Draco had originally intended to suggest that they Floo home from the Leaky Cauldron; his mother could Floo first, or he could see to it that she would be distracted as he left, and he would be able to change his destination unobtrusively. After their conversation at lunch and Narcissa’s strange behaviour all afternoon, however, Draco suspected that distracting her wouldn’t be as difficult as he’d feared. If he understood his mother correctly, he had a plan, the beginnings of one, at least. In fact, he was feeling rather optimistic. That is, until they were entering the pub, and he ran into Severus Snape. Literally.
“Excuse me, sir.” Draco held his bags tightly and was relieved when neither they nor their contents spilled onto the floor.
“I realize that you are technically a child on vacation,” his professor sneered the word as though it were something pornographic, “but I had hoped that you understood what is expected of a Malfoy."
“Yes, sir,” I’m very aware.
"Are you?" Snape looked at Draco’s mother. “How surprising to see you here, Narcissa. Lucius should have informed you at luncheon that you would be having very important guests this evening. I would have expected you to be at home preparing." He looked pointedly at Draco. "Both of you."
Draco knew with cold-blooded certainty what that meant, and he thanked whatever deity had prompted him to choose today to leave.
Narcissa laughed without humour. "Our staff is excellent, Severus, you know that, and more than capable of preparing a worthy meal even with only a few hours notice. What would be the point of having them if I had to monitor their every movement? We were just picking up a few things for Draco."
"Then you are prepared to do what is necessary to uphold the honour of the Malfoy name?"
"Of course, sir." Better than I'd feared I'd be, thanks to your inadvertent warning.
“On your way, Draco," Narcissa interjected, "As much as I've enjoyed our afternoon together, your professor is correct; you have Important People to meet.”
"Of course, Mother.

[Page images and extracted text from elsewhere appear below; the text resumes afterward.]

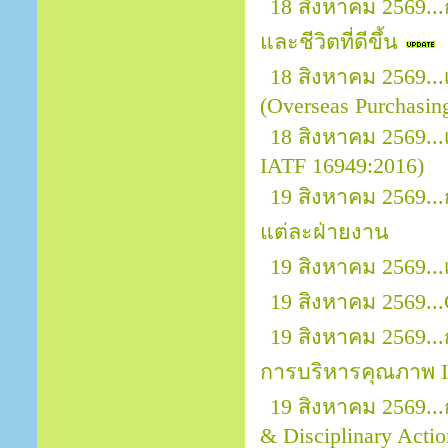
18 สิงหาคม 2569..
และชีวิตที่ดีขึ้น
18 สิงหาคม 2569.
(Overseas Purchasin
18 สิงหาคม 2569...
IATF 16949:2016)
19 สิงหาคม 2569.
แต่ละฝ่ายงาน
19 สิงหาคม 2569..
19 สิงหาคม 2569...
19 สิงหาคม 2569..
การบริหารคุณภาพ I
19 สิงหาคม 2569..
& Disciplinary Actio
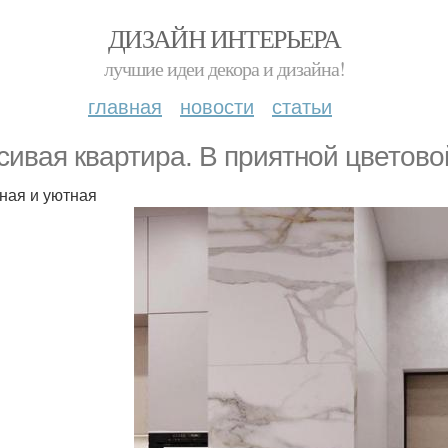
ДИЗАЙН ИНТЕРЬЕРА
лучшие идеи декора и дизайна!
главная
новости
статьи
сивая квартира. В приятной цветово
ная и уютная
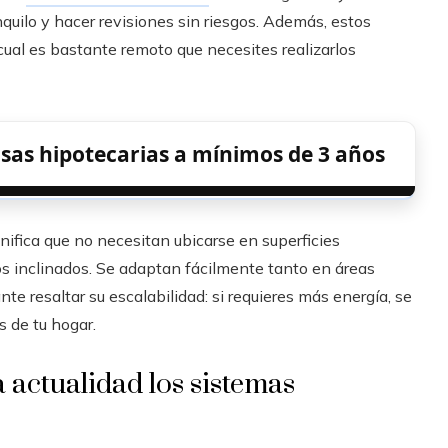
quilo y hacer revisiones sin riesgos. Además, estos
al es bastante remoto que necesites realizarlos
tasas hipotecarias a mínimos de 3 años
ifica que no necesitan ubicarse en superficies
os inclinados. Se adaptan fácilmente tanto en áreas
e resaltar su escalabilidad: si requieres más energía, se
 de tu hogar.
 actualidad los sistemas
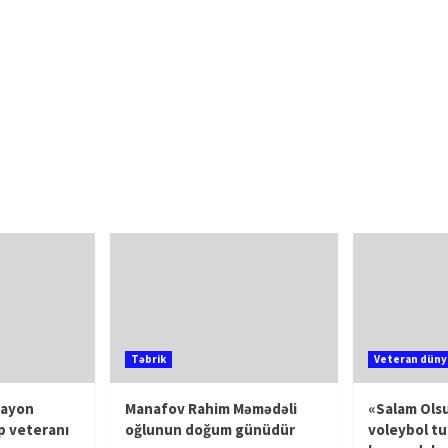
Təbrik
Veteran düny
rayon
Manafov Rahim Məmədəli
«Salam Olsu
p veteranı
oğlunun doğum günüdür
voleybol tu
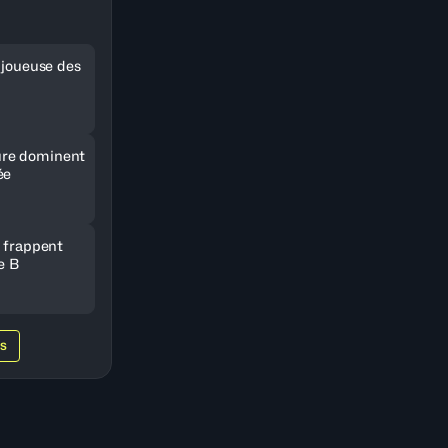
e joueuse des
re dominent
ée
e frappent
e B
WS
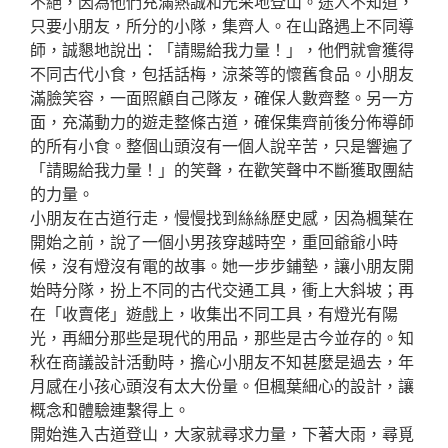
不絕，因為他們充滿熱誠和光采地登山。途人不知道，
只要小朋友，所分的小隊，集齊人。在山路遇上不同導
師，誠懇地說出：「請𧶽給我力量！」，他們就會獲得
不同古代小食，包括話梅，涼茶等的懷舊食品。小朋友
滿臉笑容，一面照顧自己隊友，確保人數齊整。另一方
面，充滿動力的遊走整條古道，確保集齊前後分佈導師
的所有小食。整個山頭沒有一個人說辛苦，只是響遍了
「請賜給我力量！」的笑聲，在歡笑聲中不斷獲取團結
的力量。
小朋友在古道行走，慢慢找到絲絲歷史感，因為楓葉在
開始之前，說了一個小男孩穿越時空，重回爺爺小時
候，沒有燈沒有電的故事。她一步步鋪墊，讓小朋友開
始時分隊，扮上不同的古代交通工具，衝上大斜坡；再
在「收賣佬」遊戲上，收集出不同工具，有燈光有陽
光，再細分那些是現代的用品，那些是古今並存的。知
秋在商議設計活動時，擔心小朋友不知甚麼是過去，年
月感在小孩心頭沒有太大份量。但楓葉細心的設計，讓
概念和體驗連繫得上。
開始進入古道登山，大家就尋求力量，下著大雨，尋覓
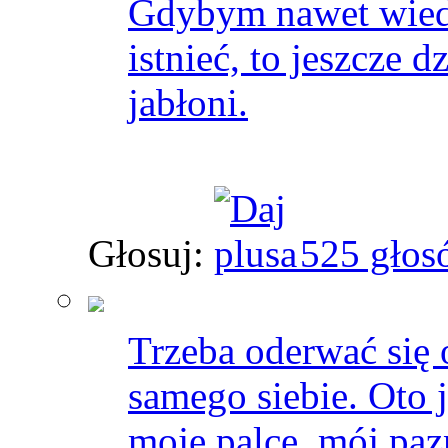
Gdybym nawet wiedzi
istnieć, to jeszcze 
jabłoni.
Głosuj:
525 głos
Trzeba oderwać się
samego siebie. Oto 
moje palce, mój paz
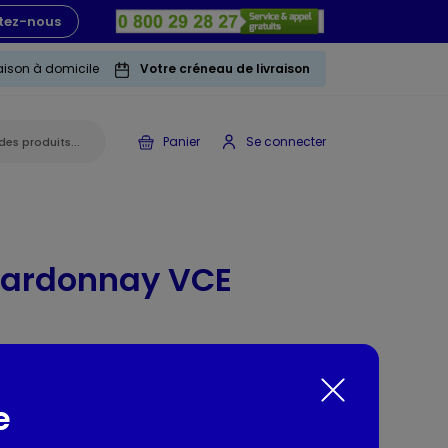
tez-nous
raison à domicile
Votre créneau de livraison
Panier
Se connecter
hardonnay VCE
e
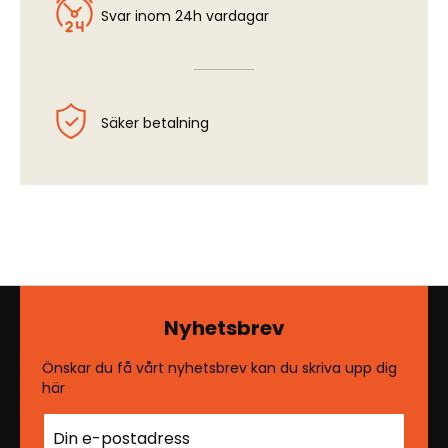
Svar inom 24h vardagar
Säker betalning
Nyhetsbrev
Önskar du få vårt nyhetsbrev kan du skriva upp dig
här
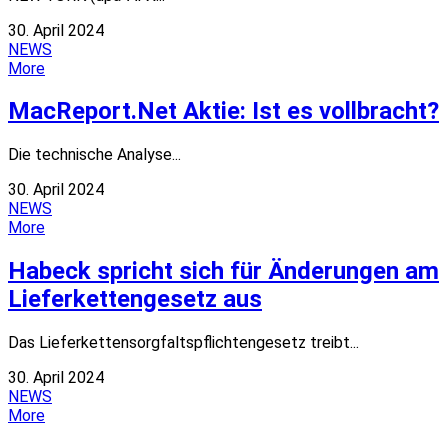
30. April 2024
NEWS
More
MacReport.Net Aktie: Ist es vollbracht?
Die technische Analyse...
30. April 2024
NEWS
More
Habeck spricht sich für Änderungen am
Lieferkettengesetz aus
Das Lieferkettensorgfaltspflichtengesetz treibt...
30. April 2024
NEWS
More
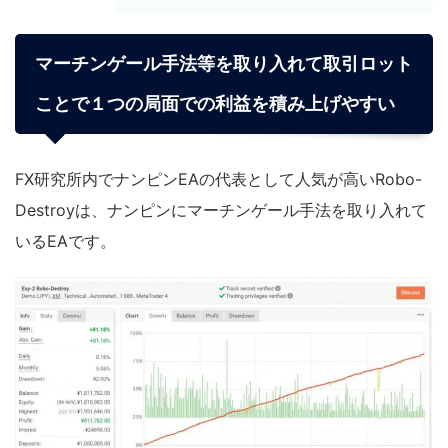
マーチンゲール手法等を取り入れて取引ロット
ことで１つの局面での利益を積み上げやすい
FX研究所内でナンピンEAの代表として人気が高いRobo-
Destroyは、ナンピンにマーチンゲール手法を取り入れて
いるEAです。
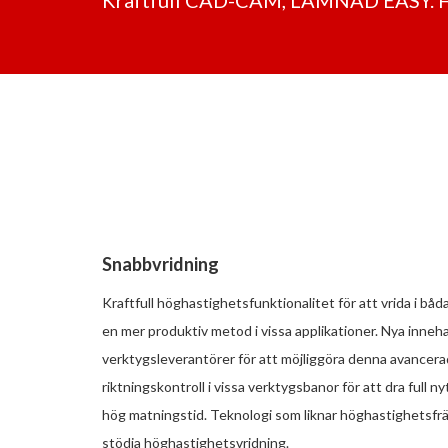
Snabbvridning
Kraftfull höghastighetsfunktionalitet för att vrida i båd
en mer produktiv metod i vissa applikationer. Nya innehav
verktygsleverantörer för att möjliggöra denna avancer
riktningskontroll i vissa verktygsbanor för att dra full 
hög matningstid. Teknologi som liknar höghastighetsfr
stödja höghastighetsvridning.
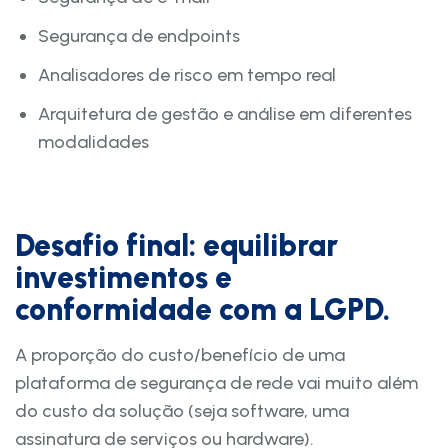
Segurança de endpoints
Analisadores de risco em tempo real
Arquitetura de gestão e análise em diferentes
modalidades
Desafio final: equilibrar
investimentos e
conformidade com a LGPD.
A proporção do custo/benefício de uma
plataforma de segurança de rede vai muito além
do custo da solução (seja software, uma
assinatura de serviços ou hardware).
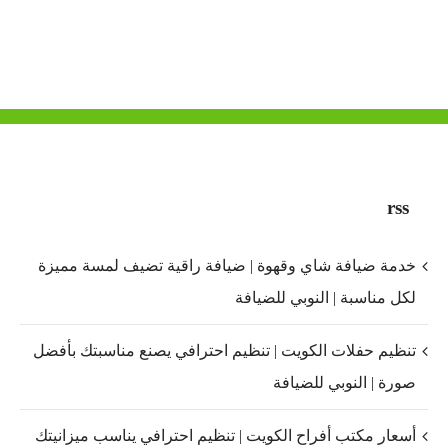
rss
خدمة ضيافة شاي وقهوة | ضيافة راقية تضيف لمسة مميزة
لكل مناسبة | النوبي للضيافة
تنظيم حفلات الكويت | تنظيم احترافي يصنع مناسبتك بأفضل
صورة | النوبي للضيافة
أسعار مكتب أفراح الكويت | تنظيم احترافي يناسب ميزانيتك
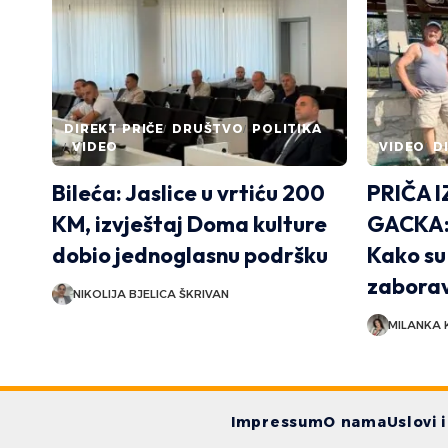
DIREKT PRIČE
DRUŠTVO
POLITIKA
VIDEO
VIDEO
D
Bileća: Jaslice u vrtiću 200
PRIČA 
KM, izvještaj Doma kulture
GACKA
dobio jednoglasnu podršku
Kako su 
zabora
NIKOLIJA BJELICA ŠKRIVAN
MILANKA 
Impressum
O nama
Uslovi 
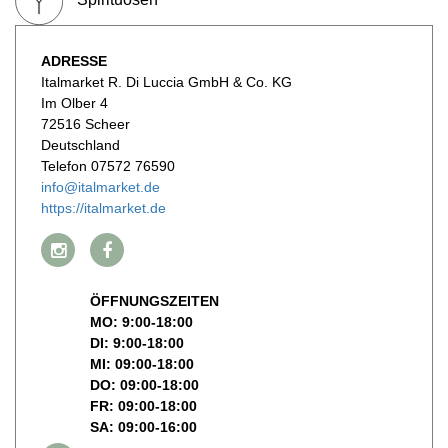
ADRESSE
Italmarket R. Di Luccia GmbH & Co. KG
Im Olber 4
72516 Scheer
Deutschland
Telefon 07572 76590
info@italmarket.de
https://italmarket.de
ÖFFNUNGSZEITEN
MO: 9:00-18:00
DI: 9:00-18:00
MI: 09:00-18:00
DO: 09:00-18:00
FR: 09:00-18:00
SA: 09:00-16:00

Good afternoon, sir." They seemed too casual, too meaningless, to be the last words he'd likely ever say to two of the most important people in his life, but they would have to suffice. He watched gratefully as his mother unobtrusively steered Snape away from the fireplace, engaging him in conversation about his plans for the remainder of the holidays.
Hoping he'd read his mother's signals correctly, Draco spoke the unfamiliar Floo address quietly, but he needn't have bothered. From the Floo, he was able to see - though he was the only one who could - his mother flick her wand towards the bar-keep, and Draco's words were lost in the shattering of glass as he was swallowed by the green flame.